Start of Block
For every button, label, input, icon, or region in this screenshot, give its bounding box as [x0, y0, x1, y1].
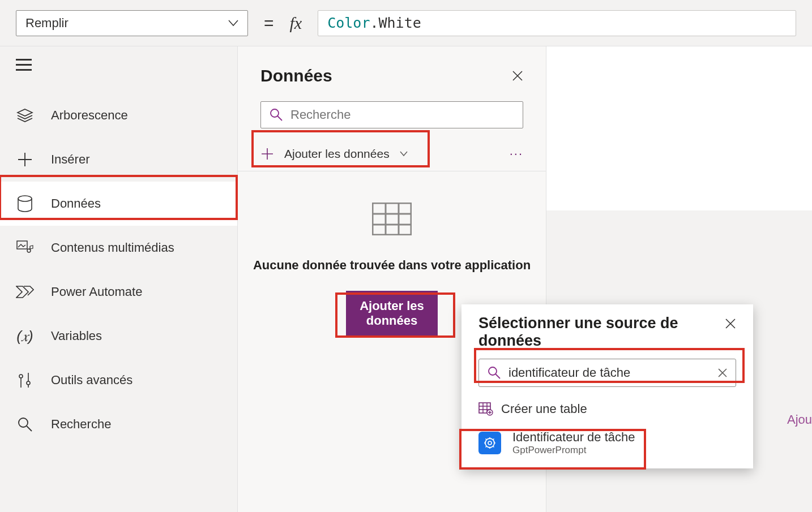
- canvas-screen[interactable]: [546, 46, 812, 210]
- variable-icon: (𝑥): [16, 327, 34, 345]
- rail-item-label: Arborescence: [51, 108, 128, 123]
- add-data-button[interactable]: Ajouter les données: [260, 147, 408, 161]
- formula-token-member: White: [379, 15, 421, 31]
- hamburger-icon[interactable]: [16, 59, 34, 71]
- plus-icon: [16, 150, 34, 169]
- flow-icon: [16, 283, 34, 301]
- create-table-label: Créer une table: [501, 402, 587, 416]
- formula-input[interactable]: Color.White: [318, 10, 796, 36]
- data-search-field[interactable]: [290, 107, 515, 122]
- property-dropdown[interactable]: Remplir: [16, 10, 248, 36]
- rail-item-label: Données: [51, 196, 101, 211]
- rail-item-media[interactable]: Contenus multimédias: [0, 226, 237, 270]
- svg-rect-1: [17, 241, 27, 249]
- table-add-icon: [478, 402, 493, 416]
- chevron-down-icon: [228, 20, 238, 27]
- result-subtitle: GptPowerPrompt: [512, 445, 635, 456]
- flyout-search-field[interactable]: [508, 365, 711, 380]
- formula-token-type: Color: [327, 15, 370, 31]
- empty-state-text: Aucune donnée trouvée dans votre applica…: [253, 258, 531, 273]
- rail-item-label: Outils avancés: [51, 373, 133, 388]
- plus-icon: [260, 147, 274, 161]
- database-icon: [16, 195, 34, 213]
- rail-item-variables[interactable]: (𝑥) Variables: [0, 314, 237, 358]
- create-table-button[interactable]: Créer une table: [461, 395, 753, 423]
- data-panel-title: Données: [260, 66, 332, 85]
- rail-item-label: Variables: [51, 329, 102, 343]
- data-source-flyout: Sélectionner une source de données Créer…: [461, 304, 753, 468]
- clear-icon[interactable]: [717, 368, 728, 378]
- svg-point-8: [489, 367, 497, 375]
- more-menu-button[interactable]: ···: [510, 147, 523, 161]
- close-icon[interactable]: [512, 70, 523, 81]
- svg-point-3: [19, 375, 23, 378]
- rail-item-label: Power Automate: [51, 285, 142, 299]
- rail-item-insert[interactable]: Insérer: [0, 137, 237, 182]
- equals-sign: =: [264, 14, 274, 33]
- rail-item-data[interactable]: Données: [0, 182, 237, 226]
- add-data-label: Ajouter les données: [284, 147, 390, 161]
- fx-icon: fx: [290, 14, 302, 33]
- chevron-down-icon: [400, 151, 408, 157]
- svg-point-0: [18, 196, 32, 201]
- data-source-result[interactable]: Identificateur de tâche GptPowerPrompt: [461, 423, 753, 463]
- result-name: Identificateur de tâche: [512, 430, 635, 445]
- tools-icon: [16, 371, 34, 389]
- search-icon: [269, 107, 284, 122]
- svg-point-12: [488, 441, 492, 445]
- rail-item-label: Contenus multimédias: [51, 240, 174, 255]
- ai-builder-icon: [478, 432, 501, 454]
- add-data-cta[interactable]: Ajouter les données: [346, 291, 438, 337]
- svg-point-4: [27, 381, 30, 385]
- rail-item-label: Recherche: [51, 417, 111, 432]
- formula-token-dot: .: [370, 15, 378, 31]
- table-icon: [372, 203, 412, 235]
- rail-item-advanced[interactable]: Outils avancés: [0, 358, 237, 402]
- left-rail: Arborescence Insérer Données Contenus mu…: [0, 46, 238, 512]
- formula-bar: Remplir = fx Color.White: [0, 0, 812, 46]
- rail-item-search[interactable]: Recherche: [0, 402, 237, 446]
- rail-item-automate[interactable]: Power Automate: [0, 270, 237, 314]
- svg-point-11: [485, 438, 494, 448]
- flyout-search[interactable]: [478, 359, 736, 387]
- media-icon: [16, 239, 34, 257]
- canvas-hint: Ajou: [787, 412, 812, 427]
- data-search-input[interactable]: [260, 101, 523, 128]
- svg-point-6: [271, 109, 279, 117]
- rail-item-tree[interactable]: Arborescence: [0, 93, 237, 137]
- close-icon[interactable]: [725, 318, 736, 329]
- property-name: Remplir: [25, 16, 69, 31]
- search-icon: [16, 415, 34, 433]
- flyout-title: Sélectionner une source de données: [478, 315, 688, 350]
- layers-icon: [16, 106, 34, 124]
- svg-point-5: [19, 418, 28, 427]
- search-icon: [487, 365, 502, 380]
- rail-item-label: Insérer: [51, 152, 89, 167]
- svg-rect-7: [373, 203, 411, 235]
End of Block
Problem statement
All of the material above is to be retyped verbatim, with its pictures omitted.

Your solution
For every button, label, input, icon, or region in this screenshot, give its bounding box as [x0, y0, x1, y1].
- canvas-screen[interactable]: [546, 46, 812, 210]
- variable-icon: (𝑥): [16, 327, 34, 345]
- rail-item-label: Arborescence: [51, 108, 128, 123]
- add-data-button[interactable]: Ajouter les données: [260, 147, 408, 161]
- formula-token-member: White: [379, 15, 421, 31]
- hamburger-icon[interactable]: [16, 59, 34, 71]
- plus-icon: [16, 150, 34, 169]
- flow-icon: [16, 283, 34, 301]
- create-table-label: Créer une table: [501, 402, 587, 416]
- formula-input[interactable]: Color.White: [318, 10, 796, 36]
- data-search-field[interactable]: [290, 107, 515, 122]
- property-dropdown[interactable]: Remplir: [16, 10, 248, 36]
- rail-item-label: Données: [51, 196, 101, 211]
- rail-item-media[interactable]: Contenus multimédias: [0, 226, 237, 270]
- svg-rect-1: [17, 241, 27, 249]
- table-add-icon: [478, 402, 493, 416]
- chevron-down-icon: [228, 20, 238, 27]
- result-subtitle: GptPowerPrompt: [512, 445, 635, 456]
- flyout-search-field[interactable]: [508, 365, 711, 380]
- formula-token-type: Color: [327, 15, 370, 31]
- empty-state-text: Aucune donnée trouvée dans votre applica…: [253, 258, 531, 273]
- rail-item-label: Outils avancés: [51, 373, 133, 388]
- plus-icon: [260, 147, 274, 161]
- database-icon: [16, 195, 34, 213]
- rail-item-variables[interactable]: (𝑥) Variables: [0, 314, 237, 358]
- create-table-button[interactable]: Créer une table: [461, 395, 753, 423]
- data-panel-title: Données: [260, 66, 332, 85]
- rail-item-label: Variables: [51, 329, 102, 343]
- data-source-flyout: Sélectionner une source de données Créer…: [461, 304, 753, 468]
- clear-icon[interactable]: [717, 368, 728, 378]
- svg-point-8: [489, 367, 497, 375]
- more-menu-button[interactable]: ···: [510, 147, 523, 161]
- close-icon[interactable]: [512, 70, 523, 81]
- svg-point-3: [19, 375, 23, 378]
- rail-item-label: Power Automate: [51, 285, 142, 299]
- rail-item-insert[interactable]: Insérer: [0, 137, 237, 182]
- equals-sign: =: [264, 14, 274, 33]
- rail-item-data[interactable]: Données: [0, 182, 237, 226]
- add-data-label: Ajouter les données: [284, 147, 390, 161]
- fx-icon: fx: [290, 14, 302, 33]
- chevron-down-icon: [400, 151, 408, 157]
- svg-point-0: [18, 196, 32, 201]
- data-source-result[interactable]: Identificateur de tâche GptPowerPrompt: [461, 423, 753, 463]
- result-name: Identificateur de tâche: [512, 430, 635, 445]
- tools-icon: [16, 371, 34, 389]
- search-icon: [269, 107, 284, 122]
- svg-point-12: [488, 441, 492, 445]
- rail-item-label: Contenus multimédias: [51, 240, 174, 255]
- ai-builder-icon: [478, 432, 501, 454]
- add-data-cta[interactable]: Ajouter les données: [346, 291, 438, 337]
- svg-point-4: [27, 381, 30, 385]
- rail-item-label: Recherche: [51, 417, 111, 432]
- formula-token-dot: .: [370, 15, 378, 31]
- table-icon: [372, 203, 412, 235]
- rail-item-advanced[interactable]: Outils avancés: [0, 358, 237, 402]
- left-rail: Arborescence Insérer Données Contenus mu…: [0, 46, 238, 512]
- formula-bar: Remplir = fx Color.White: [0, 0, 812, 46]
- rail-item-search[interactable]: Recherche: [0, 402, 237, 446]
- rail-item-automate[interactable]: Power Automate: [0, 270, 237, 314]
- svg-point-11: [485, 438, 494, 448]
- flyout-search[interactable]: [478, 359, 736, 387]
- media-icon: [16, 239, 34, 257]
- canvas-hint: Ajou: [787, 412, 812, 427]
- data-search-input[interactable]: [260, 101, 523, 128]
- svg-point-6: [271, 109, 279, 117]
- rail-item-tree[interactable]: Arborescence: [0, 93, 237, 137]
- close-icon[interactable]: [725, 318, 736, 329]
- property-name: Remplir: [25, 16, 69, 31]
- search-icon: [16, 415, 34, 433]
- flyout-title: Sélectionner une source de données: [478, 315, 688, 350]
- layers-icon: [16, 106, 34, 124]
- svg-point-5: [19, 418, 28, 427]
- search-icon: [487, 365, 502, 380]
- rail-item-label: Insérer: [51, 152, 89, 167]
- svg-rect-7: [373, 203, 411, 235]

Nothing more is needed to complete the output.